Animal rights campaigners who photographed the whale’s carcass, say it was harpooned and killed off the west coast of Iceland on July 8.
Genetic sampling has been conducted to establish the species of the whale, with experts unable to rule out the possibility it could be a rare blue/fin whale hybrid.
Kristján Loftsson, the multi-millionaire CEO of Hvalur hf whaling company, told the Telegraph he was “pretty confident” tests would confirm the animal was a hybrid species and not a blue whale.
“This whale, when you see it swimming in the ocean, it was like a fin whale,” he explained. “There were no characteristics of a blue whale, it is very easy to tell a blue whale in the ocean.
“They go after it as a fin whale. When they shoot it and take it alongside the vessel, they noticed the ventral grooves, which you don’t see when the whale is swimming in the ocean. This is what we have had with other hybrids in the past.
“It is like a fin whale, it behaves like a fin whale, but after you shoot it you notice [the characteristics] are different to a fin whale.
“It was taken as a fin whale, but it [will] turn out to be a hybrid. I’m pretty confident.”
The last case of a blue whale being deliberately captured and killed was recorded 40 years ago off the coast of Spain.
Commercial whaling has been banned since 1986 under the a moratorium issued by the International Whaling Commission (IWC), however in Iceland the government regulates the hunting of whales having expressed reservations about its prohibition.
Dr Peter Richardson, Head of Ocean Recovery at the Marine Conservation Society, told the Telegraph he believed the animal is a blue whale after analysing the photos.
“This is a deplorable act – the blue whale, the largest animal ever to grace our planet, is endangered and protected under all relevant international agreements,” he said.
“We urge the UK Government, who have historically led global whale conservation efforts, to send the strongest objections to Iceland about the killing of this iconic species.”
Dr Phillip Clapham, one of the world’s leading experts on large whales from the NOAA Alaska Fisheries Science Centre, agreed it was a blue whale photographed at the whaling station.
“While I can’t entirely rule out the possibility that this is a hybrid, I don’t see any characteristics that would suggest that,” he said.
“From the photos, it has all the characteristics of a blue whale; given that – notably the coloration pattern – there is almost no possibility that an experienced observer would have misidentified it as anything else at sea.”

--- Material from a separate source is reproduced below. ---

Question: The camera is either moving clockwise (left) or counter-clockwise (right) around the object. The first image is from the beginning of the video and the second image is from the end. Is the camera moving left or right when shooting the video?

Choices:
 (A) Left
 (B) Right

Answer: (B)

Ocean activists Sea Shepherd UK, who observed the animal close up, said that several experts had confirmed “without question” it was a blue whale.

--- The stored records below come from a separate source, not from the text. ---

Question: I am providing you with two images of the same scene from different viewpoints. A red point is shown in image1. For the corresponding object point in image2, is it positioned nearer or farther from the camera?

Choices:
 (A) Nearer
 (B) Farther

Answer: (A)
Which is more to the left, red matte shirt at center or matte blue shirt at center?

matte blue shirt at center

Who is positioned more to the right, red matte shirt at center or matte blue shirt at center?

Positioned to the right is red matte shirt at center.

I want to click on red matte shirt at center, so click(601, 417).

Humane Society International’s Senior Marine Scientist, Mark Simmonds OBE, called the slaughter, if confirmed, “horrifying”.
“It’s bad enough that Iceland is already killing endangered fin whales, but it beggars belief that this whaling crew couldn’t even tell the difference between a fin and blue whale,” he said.
Sea Shepherd UK accused the Hvalur hf whaling company of “ruthlessly violating international conservation law” and bringing Iceland into “disrepute”.
He added “utterly inappropriate” for countries to “even contemplate allowing a large-scale return to this grossly inhumane and haphazard industry”.
While the Icelandic government permits Hvalur to hunt endangered fin whales, largely for exporting to Japan for human consumption, the killing of blue whales is illegal.
Mr Loftsson added there was “no way” his employees would intentionally target a blue whale.
“We see blue whales all the time on our grounds,” he said. “Blue whales are not rare in our waters and the whalers know exactly what they are doing.
“When we see the blue whales, we leave it and go and look for something else. But these whales seem to like to fool around.”
The whaling magnate said there are an estimated 40,000 fin whales in the area, adding his company has a quota of 151.
The overexploitation by the whaling industry led to serious declines in many of the world’s populations of whales up until the Seventies, according to the IWC, however many are now in the process of recovering.
The blue whale is the largest animal on the planet and weighs up to 200 tons, the equivalent of 33 elephants, with a heart approximately the size of a Volkswagen.
The Government of Iceland confirmed that “blue whales are protected under Icelandic law with their capture prohibited”.
“The matter is taken seriously by the Government and the relevant authorities are investigating this issue,” it said in a statement.
“At present, we are not in a position to confirm the species, although initial information from the Directorate of Fisheries in Iceland suggests the animal caught is not likely to be a blue whale but rather a hybrid of a fin whale and a blue whale. This will only be confirmed once a DNA analysis has been concluded.”